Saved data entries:
------------------------------------------------------------------------
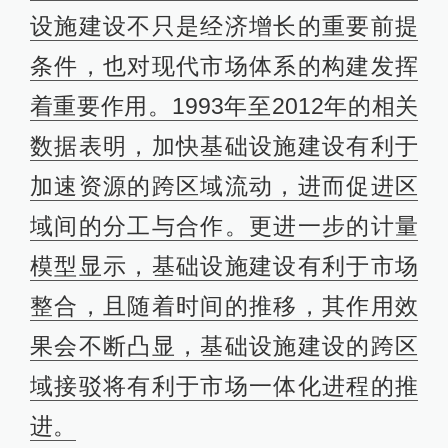
设施建设不只是经济增长的重要前提
条件，也对现代市场体系的构建发挥
着重要作用。1993年至2012年的相关
数据表明，加快基础设施建设有利于
加速资源的跨区域流动，进而促进区
域间的分工与合作。更进一步的计量
模型显示，基础设施建设有利于市场
整合，且随着时间的推移，其作用效
果会不断凸显，基础设施建设的跨区
域接驳将有利于市场一体化进程的推
进。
------------------------------------------------------------------------
Without including any images, output the data exactly as given.

设施建设不只是经济增长的重要前提
条件，也对现代市场体系的构建发挥
着重要作用。1993年至2012年的相关
数据表明，加快基础设施建设有利于
加速资源的跨区域流动，进而促进区
域间的分工与合作。更进一步的计量
模型显示，基础设施建设有利于市场
整合，且随着时间的推移，其作用效
果会不断凸显，基础设施建设的跨区
域接驳将有利于市场一体化进程的推
进。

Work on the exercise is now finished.